Digest:   A part-time judge who is also employed by a law firm as a bookkeeper must disqualify in cases where that law firm appears.

 

Rules:    Judiciary Law §§ 9, 14, 212(2)(l); 22 NYCRR 100.2; 100.2(A); 100.3(E)(1); 100.3(F); Opinions 21-97; 21-22(A); 21-02; 95-80; 94-108.

 

Opinion:

 

          A new part-time non-lawyer judge asks if he/she may preside in a case where defense counsel is a partner at the law firm where the judge currently works as a bookkeeper.  If disqualification is required, the judge further requests guidance on disqualification procedures and the scope of any necessary disclosure.

 

          A judge must always avoid even the appearance of impropriety and act in a manner that promotes public confidence in the judiciary’s integrity and impartiality (see 22 NYCRR 100.2; 100.2[A]).  A judge must disqualify in any proceeding where the judge’s impartiality “might reasonably be questioned” (22 NYCRR 100.3[E][1]), including where required by rule or law (see generally id.; Judiciary Law § 14).

 

          We have advised that a part-time judge who is employed by a law firm must disqualify in all matters where a party is represented by the judge’s employer, even where the judge is employed in a non-attorney role (see Opinions 95-80 [disqualifying judge employed as investigator in law firm]; 94-108 [disqualifying judge working as paralegal at law firm]).

 

          Accordingly, this judge must disqualify when the law firm that employs the judge as a bookkeeper appears in the judge’s court.

 

Comment on Mechanics of Disqualification

 

          We note that the exact procedures to effectuate disqualification or recusal may vary around the state; this is largely an administrative or legal question which may be addressed with an appropriate administrative or supervising judge, or other designated court personnel.  Unless the judge wishes to offer an opportunity for remittal of disqualification (see e.g.

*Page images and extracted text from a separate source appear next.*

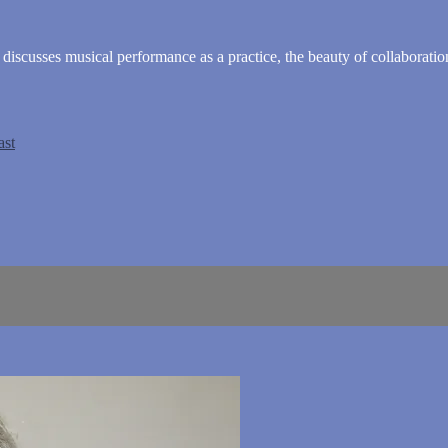
cusses musical performance as a practice, the beauty of collaboration
ast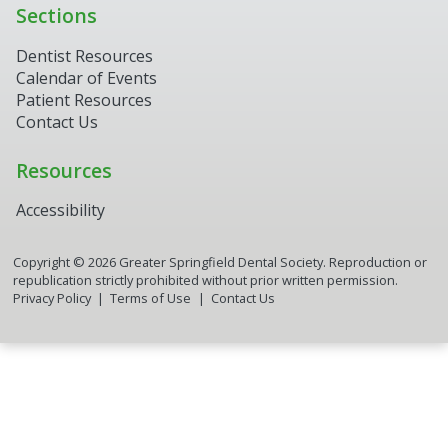
Sections
Dentist Resources
Calendar of Events
Patient Resources
Contact Us
Resources
Accessibility
Copyright ©
2026
Greater Springfield Dental Society. Reproduction or
republication strictly prohibited without prior written permission.
Privacy Policy
Terms of Use
Contact Us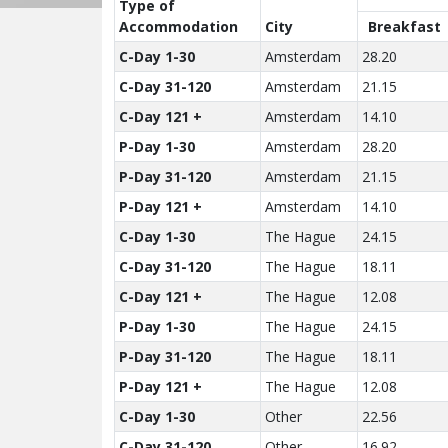
Type of
Accom­modation
City
Breakfast
C-Day 1-30
Amsterdam
28.20
C-Day 31-120
Amsterdam
21.15
C-Day 121 +
Amsterdam
14.10
P-Day 1-30
Amsterdam
28.20
P-Day 31-120
Amsterdam
21.15
P-Day 121 +
Amsterdam
14.10
C-Day 1-30
The Hague
24.15
C-Day 31-120
The Hague
18.11
C-Day 121 +
The Hague
12.08
P-Day 1-30
The Hague
24.15
P-Day 31-120
The Hague
18.11
P-Day 121 +
The Hague
12.08
C-Day 1-30
Other
22.56
C-Day 31-120
Other
16.92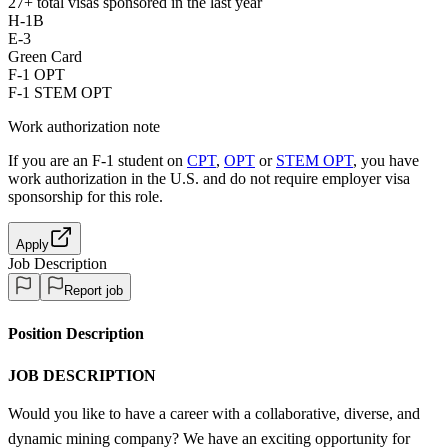
27+
total visas sponsored in the last year
H-1B
E-3
Green Card
F-1 OPT
F-1 STEM OPT
Work authorization note
If you are an F-1 student on
CPT
,
OPT
or
STEM OPT
, you have
work authorization in the U.S. and do not require employer visa
sponsorship
for this role.
Apply
Job Description
Report job
Position Description
JOB DESCRIPTION
Would you like to have a career with a collaborative, diverse, and
dynamic mining company? We have an exciting opportunity for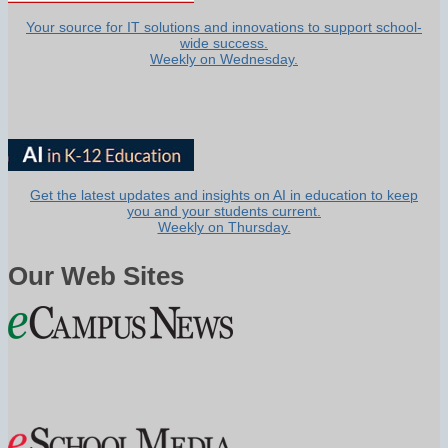
Your source for IT solutions and innovations to support school-
wide success.
Weekly on Wednesday.
Get the latest updates and insights on AI in education to keep
you and your students current.
Weekly on Thursday.
Our Web Sites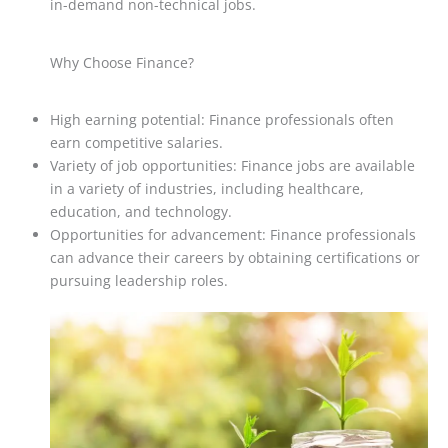
in-demand non-technical jobs.
Why Choose Finance?
High earning potential: Finance professionals often
earn competitive salaries.
Variety of job opportunities: Finance jobs are available
in a variety of industries, including healthcare,
education, and technology.
Opportunities for advancement: Finance professionals
can advance their careers by obtaining certifications or
pursuing leadership roles.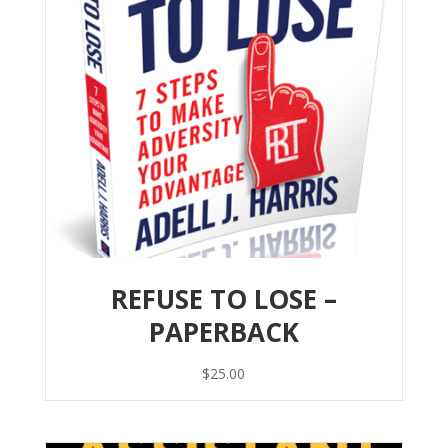
REFUSE TO LOSE –
PAPERBACK
$
25.00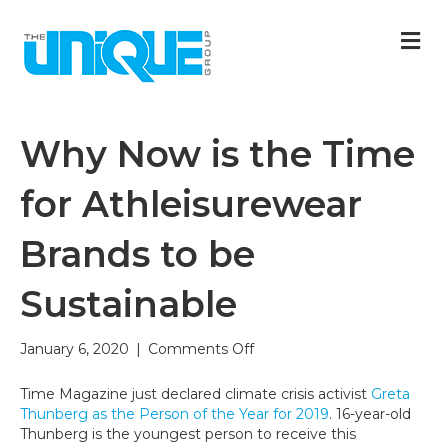
M
Why Now is the Time
for Athleisurewear
Brands to be
Sustainable
on
January 6, 2020
|
Comments Off
Why
Now
Time Magazine just declared climate crisis activist
Greta
is
Thunberg as the Person of the Year for 2019
. 16-year-old
the
Thunberg is the youngest person to receive this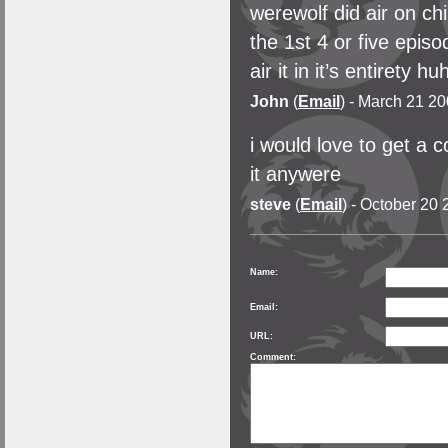
werewolf did air on ch
the 1st 4 or five epi
air it in it’s entirety hu
John
(
Email
) - March 21 20
i would love to get a 
it anywere
steve
(
Email
) - October 20 
Name:
Email:
URL:
Comment: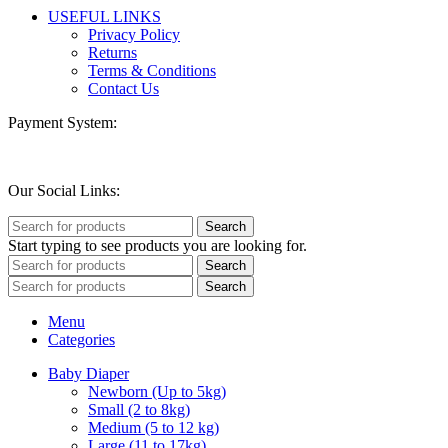
USEFUL LINKS
Privacy Policy
Returns
Terms & Conditions
Contact Us
Payment System:
Our Social Links:
Search
Start typing to see products you are looking for.
Search
Search
Menu
Categories
Baby Diaper
Newborn (Up to 5kg)
Small (2 to 8kg)
Medium (5 to 12 kg)
Large (11 to 17kg)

Opinion 21-22[A]; 22 NYCRR 100.3[F]), the extent of any required disclosure is primarily a legal question under Judiciary Law § 9:

 

Any judge who recuses himself or herself from sitting in or taking any part in the decision of an action, claim, matter, motion or proceeding shall provide the reason for such recusal in writing or on the record; provided, however, that no judge shall be required to provide a reason for such recusal when the reason may result in embarrassment, or is of a personal nature, affecting the judge or a person related to the judge within the sixth degree by consanguinity or affinity.

 

The Unified Court System provides a form for recusal in accordance with Judiciary Law § 9, which may be used by a recusing judge and filed with the clerk of the court.  Again, a judge should follow any administrative procedures established for recusal by his/her local supervising judge and/or district administrative judge.

 

          We decline to comment on the appropriate scope of disclosure under Judiciary Law § 9, as this is a legal question beyond our jurisdiction (see Judiciary Law § 212[2][l]; Opinions 21-97; 21-02).